La unión de agua, fuego y hierbas siempre ha sido un símbolo de amor feliz y fertilidad. Y, al parecer, esta es la parte más fascinante para los jóvenes hasta hoy día.

Las chicas solteras se esconden de los ojos ajenos y depositan candelas encendidas en coronas de flores que han hecho a mano. Luego, dejan flotar las coronas en la corriente del río con la intención de adivinar su suerte. Si la guirnalda tarda poco en hundirse, predice desgracia y mala suerte, soltería, traición o enfermedades. Pero la joven cuya candela permanezca encendida más tiempo, será más longeva. Y aquella, cuya corona logre viajar más lejos por el río, será muy feliz en su matrimonio.

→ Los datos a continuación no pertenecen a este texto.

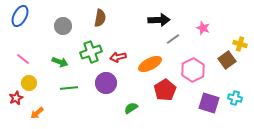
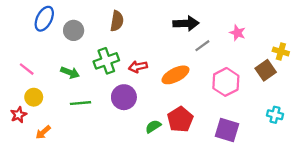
blue ellipse: (20, 16) -> (44, 19), moved
red pentagon: (165, 90) -> (180, 119), moved
purple square: (209, 103) -> (227, 130), moved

Mientras tanto, los muchachos intentan recoger las coronas corriente abajo con la esperanza de agarrar aquella que pertenezca a la mujer deseada.

Además, las solteras suelen colocar guirnaldas de flores en sus cabellos e internarse entre los árboles y arbustos. Las siguen los jóvenes solteros fingiendo buscar hierbas o helechos. Este era el comienzo de una floreciente relación y antiguamente resultaba que la mayor tasa de natalidad ocurría en marzo.



EL TÉ AL ESTILO RUSO



Durante más de tres siglos el té ha sido una de las bebidas preferidas de los rusos. Por el nivel de consumo de esta infusión, Rusia solo cede ante “potencias” tradicionales del té como China, la India y Japón.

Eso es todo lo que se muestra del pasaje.